(Stored items)
◇ ◇ ◇

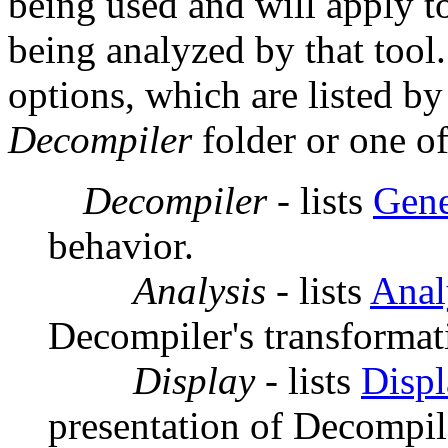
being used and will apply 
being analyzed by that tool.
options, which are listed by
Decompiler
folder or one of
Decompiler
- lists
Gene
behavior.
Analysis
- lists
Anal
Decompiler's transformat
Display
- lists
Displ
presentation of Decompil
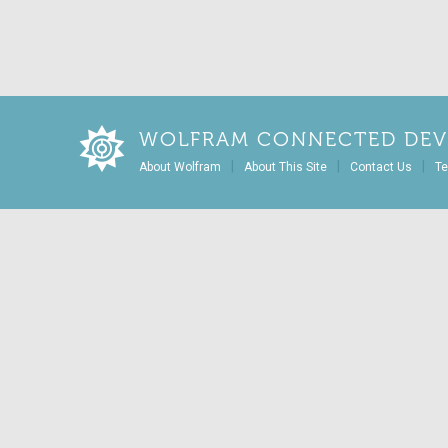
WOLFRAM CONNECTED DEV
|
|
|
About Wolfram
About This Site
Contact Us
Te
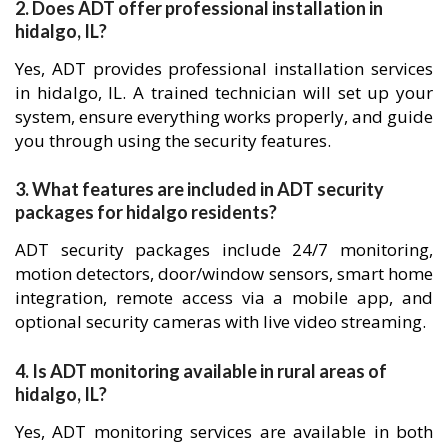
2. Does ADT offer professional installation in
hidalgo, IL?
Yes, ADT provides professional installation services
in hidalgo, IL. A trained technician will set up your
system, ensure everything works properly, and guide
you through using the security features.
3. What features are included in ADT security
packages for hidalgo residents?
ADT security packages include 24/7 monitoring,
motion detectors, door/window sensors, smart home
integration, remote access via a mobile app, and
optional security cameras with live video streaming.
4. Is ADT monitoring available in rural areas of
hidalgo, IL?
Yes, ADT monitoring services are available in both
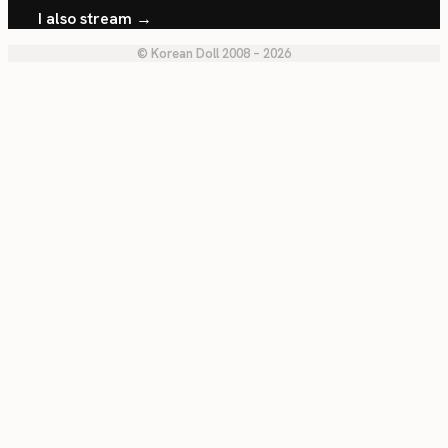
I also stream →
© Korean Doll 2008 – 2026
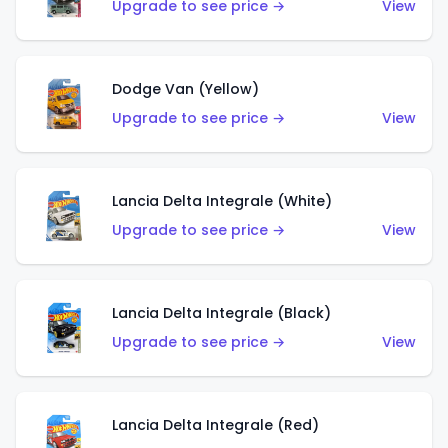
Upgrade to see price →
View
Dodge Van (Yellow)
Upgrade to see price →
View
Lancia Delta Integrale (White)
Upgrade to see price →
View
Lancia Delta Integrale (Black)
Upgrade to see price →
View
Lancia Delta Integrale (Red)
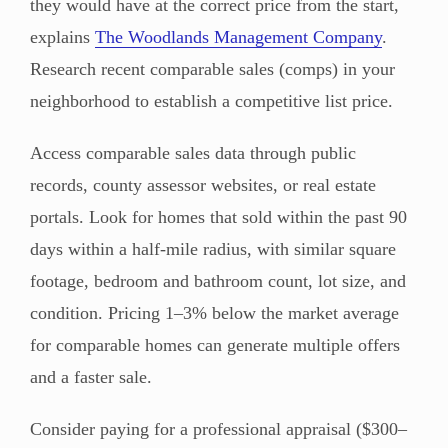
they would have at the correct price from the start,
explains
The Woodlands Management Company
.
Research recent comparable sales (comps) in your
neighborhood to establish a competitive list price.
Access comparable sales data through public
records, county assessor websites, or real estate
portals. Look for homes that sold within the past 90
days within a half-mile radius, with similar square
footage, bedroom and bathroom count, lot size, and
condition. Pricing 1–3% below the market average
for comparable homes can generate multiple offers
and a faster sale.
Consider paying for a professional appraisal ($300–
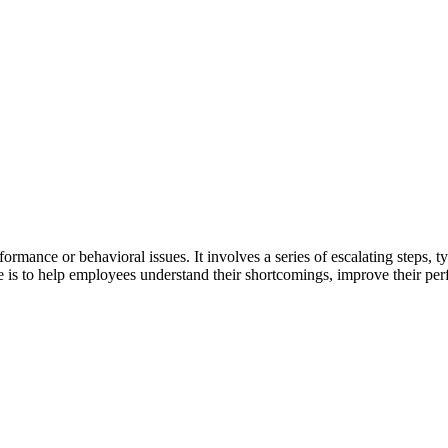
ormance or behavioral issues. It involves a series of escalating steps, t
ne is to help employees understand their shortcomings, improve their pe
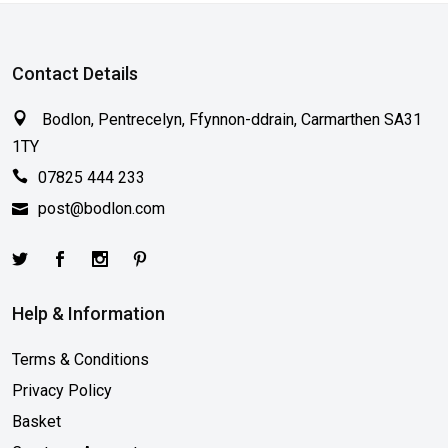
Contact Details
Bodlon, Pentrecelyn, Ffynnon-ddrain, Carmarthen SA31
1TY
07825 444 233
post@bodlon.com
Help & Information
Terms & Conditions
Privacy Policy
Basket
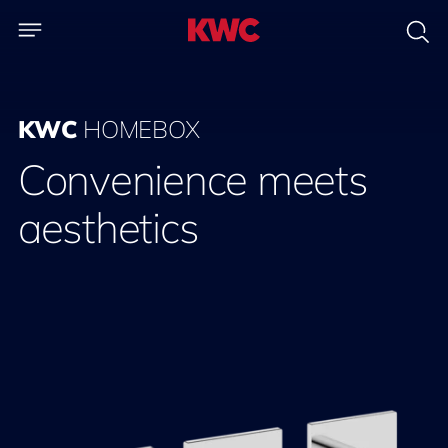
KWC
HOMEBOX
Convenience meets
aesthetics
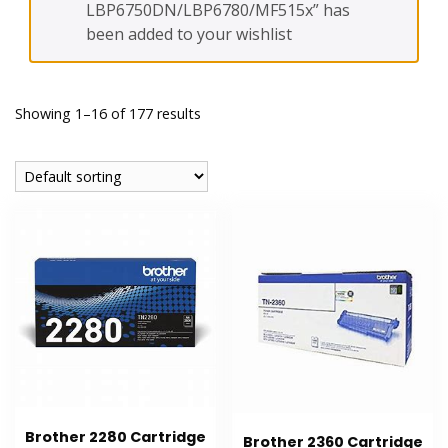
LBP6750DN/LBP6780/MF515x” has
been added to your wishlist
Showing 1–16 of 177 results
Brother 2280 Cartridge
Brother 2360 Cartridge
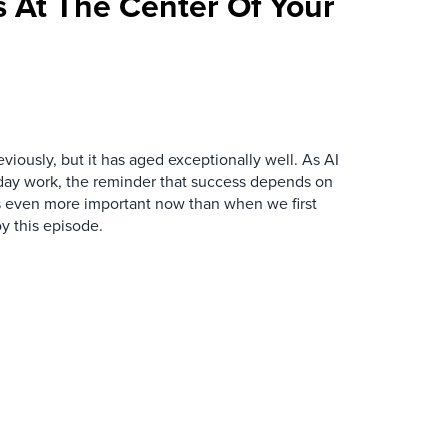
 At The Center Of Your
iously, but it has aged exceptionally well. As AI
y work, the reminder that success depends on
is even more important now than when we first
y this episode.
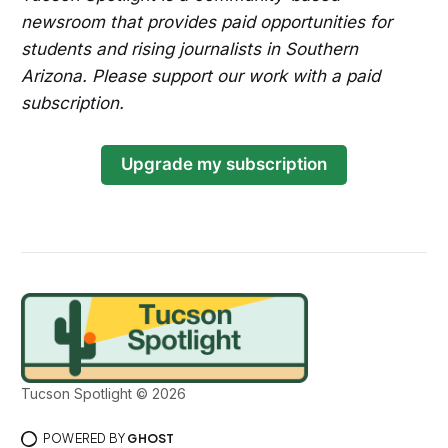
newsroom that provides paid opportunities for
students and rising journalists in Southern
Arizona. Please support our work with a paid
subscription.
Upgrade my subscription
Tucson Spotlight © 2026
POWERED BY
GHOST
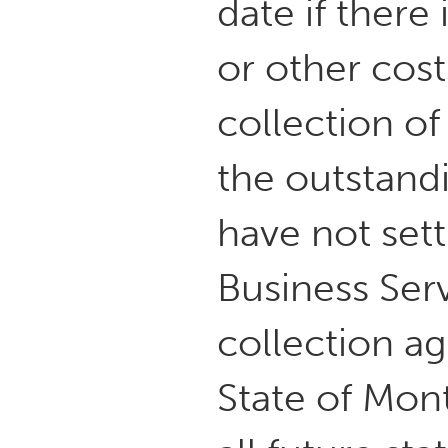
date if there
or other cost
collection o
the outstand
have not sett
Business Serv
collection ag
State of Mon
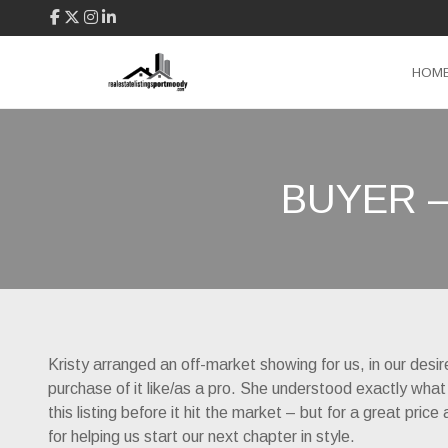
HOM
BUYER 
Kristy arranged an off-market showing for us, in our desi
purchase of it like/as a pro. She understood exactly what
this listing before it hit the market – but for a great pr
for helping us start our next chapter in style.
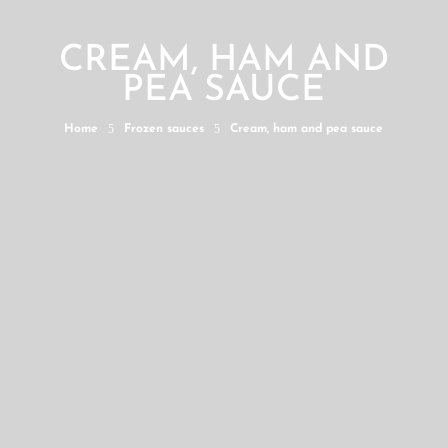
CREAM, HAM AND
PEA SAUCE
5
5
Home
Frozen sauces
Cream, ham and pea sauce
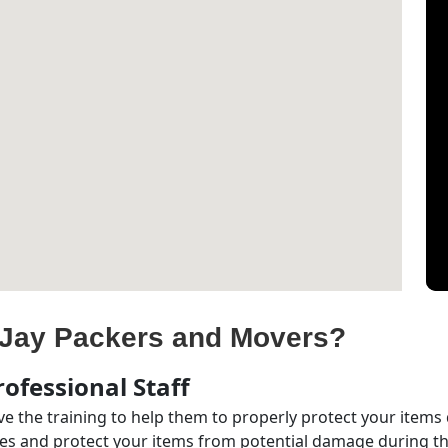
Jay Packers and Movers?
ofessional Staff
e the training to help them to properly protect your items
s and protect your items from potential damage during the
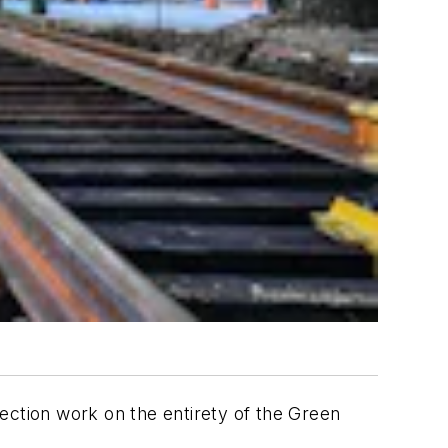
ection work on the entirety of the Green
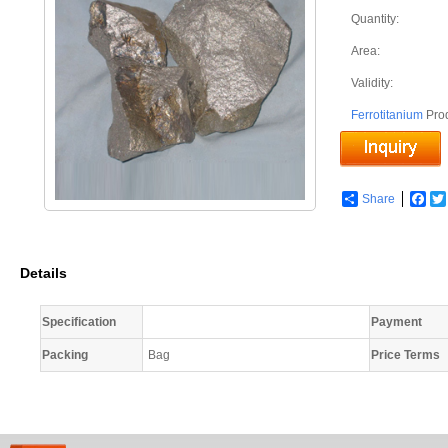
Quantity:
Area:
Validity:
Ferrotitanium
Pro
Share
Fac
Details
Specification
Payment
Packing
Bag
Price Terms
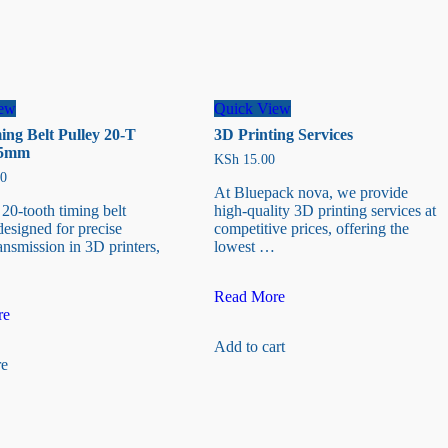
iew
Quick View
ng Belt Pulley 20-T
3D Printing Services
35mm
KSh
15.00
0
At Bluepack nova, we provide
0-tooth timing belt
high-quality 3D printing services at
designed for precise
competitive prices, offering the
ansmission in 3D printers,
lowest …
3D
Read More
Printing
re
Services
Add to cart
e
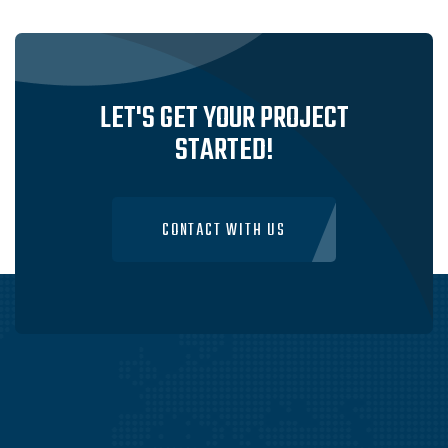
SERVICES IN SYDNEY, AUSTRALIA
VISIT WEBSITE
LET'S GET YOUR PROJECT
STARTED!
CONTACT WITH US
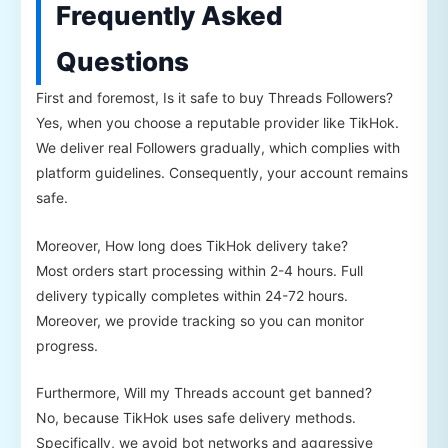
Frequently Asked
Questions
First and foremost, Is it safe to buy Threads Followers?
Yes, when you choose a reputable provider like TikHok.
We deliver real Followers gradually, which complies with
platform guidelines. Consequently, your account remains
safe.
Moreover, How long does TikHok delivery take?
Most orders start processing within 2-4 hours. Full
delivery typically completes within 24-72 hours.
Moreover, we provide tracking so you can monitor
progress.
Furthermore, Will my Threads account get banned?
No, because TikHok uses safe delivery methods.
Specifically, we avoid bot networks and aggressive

◇ ◇ ◇

Reproduce every line above exactly as written, omitting the images.

being used and will apply 
being analyzed by that tool.
options, which are listed by
Decompiler
folder or one of
Decompiler
- lists
Gene
behavior.
Analysis
- lists
Anal
Decompiler's transformat
Display
- lists
Displ
presentation of Decompil
WOLFRAM CONNECTED DEV
|
|
|
About Wolfram
About This Site
Contact Us
Te
2. Does ADT offer professional installation in
hidalgo, IL?
Yes, ADT provides professional installation services
in hidalgo, IL. A trained technician will set up your
system, ensure everything works properly, and guide
you through using the security features.
3. What features are included in ADT security
packages for hidalgo residents?
ADT security packages include 24/7 monitoring,
motion detectors, door/window sensors, smart home
integration, remote access via a mobile app, and
optional security cameras with live video streaming.
4. Is ADT monitoring available in rural areas of
hidalgo, IL?
Yes, ADT monitoring services are available in both
I also stream →
© Korean Doll 2008 – 2026
Upgrade to see price →
View
Dodge Van (Yellow)
Upgrade to see price →
View
Lancia Delta Integrale (White)
Upgrade to see price →
View
Lancia Delta Integrale (Black)
Upgrade to see price →
View
Lancia Delta Integrale (Red)
they would have at the correct price from the start,
explains
The Woodlands Management Company
.
Research recent comparable sales (comps) in your
neighborhood to establish a competitive list price.
Access comparable sales data through public
records, county assessor websites, or real estate
portals. Look for homes that sold within the past 90
days within a half-mile radius, with similar square
footage, bedroom and bathroom count, lot size, and
condition. Pricing 1–3% below the market average
for comparable homes can generate multiple offers
and a faster sale.
Consider paying for a professional appraisal ($300–
ormance or behavioral issues. It involves a series of escalating steps, t
ne is to help employees understand their shortcomings, improve their pe
Contact Details
Bodlon, Pentrecelyn, Ffynnon-ddrain, Carmarthen SA31
1TY
07825 444 233
post@bodlon.com
Help & Information
Terms & Conditions
Privacy Policy
Basket
KWC
HOMEBOX
Convenience meets
aesthetics
LBP6750DN/LBP6780/MF515x” has
been added to your wishlist
Showing 1–16 of 177 results
Brother 2280 Cartridge
Brother 2360 Cartridge
 At The Center Of Your
iously, but it has aged exceptionally well. As AI
y work, the reminder that success depends on
is even more important now than when we first
y this episode.
newsroom that provides paid opportunities for
students and rising journalists in Southern
Arizona. Please support our work with a paid
subscription.
Upgrade my subscription
Tucson Spotlight © 2026
POWERED BY
GHOST
date if there
or other cost
collection o
the outstand
have not sett
Business Serv
collection ag
State of Mon
HOM
BUYER 
Kristy arranged an off-market showing for us, in our desi
purchase of it like/as a pro. She understood exactly what
this listing before it hit the market – but for a great pr
for helping us start our next chapter in style.
CREAM, HAM AND
PEA SAUCE
5
5
Home
Frozen sauces
Cream, ham and pea sauce
Jay Packers and Movers?
ofessional Staff
e the training to help them to properly protect your items
s and protect your items from potential damage during the
ection work on the entirety of the Green
Quantity:
Area:
Validity:
Ferrotitanium
Pro
Share
Fac
Details
Specification
Payment
Packing
Bag
Price Terms
iew
Quick View
ng Belt Pulley 20-T
3D Printing Services
35mm
KSh
15.00
0
At Bluepack nova, we provide
0-tooth timing belt
high-quality 3D printing services at
designed for precise
competitive prices, offering the
ansmission in 3D printers,
lowest …
3D
Read More
Printing
re
Services
Add to cart
e
SERVICES IN SYDNEY, AUSTRALIA
VISIT WEBSITE
LET'S GET YOUR PROJECT
STARTED!
CONTACT WITH US
Frequently Asked
Questions
First and foremost, Is it safe to buy Threads Followers?
Yes, when you choose a reputable provider like TikHok.
We deliver real Followers gradually, which complies with
platform guidelines. Consequently, your account remains
safe.
Moreover, How long does TikHok delivery take?
Most orders start processing within 2-4 hours. Full
delivery typically completes within 24-72 hours.
Moreover, we provide tracking so you can monitor
progress.
Furthermore, Will my Threads account get banned?
No, because TikHok uses safe delivery methods.
Specifically, we avoid bot networks and aggressive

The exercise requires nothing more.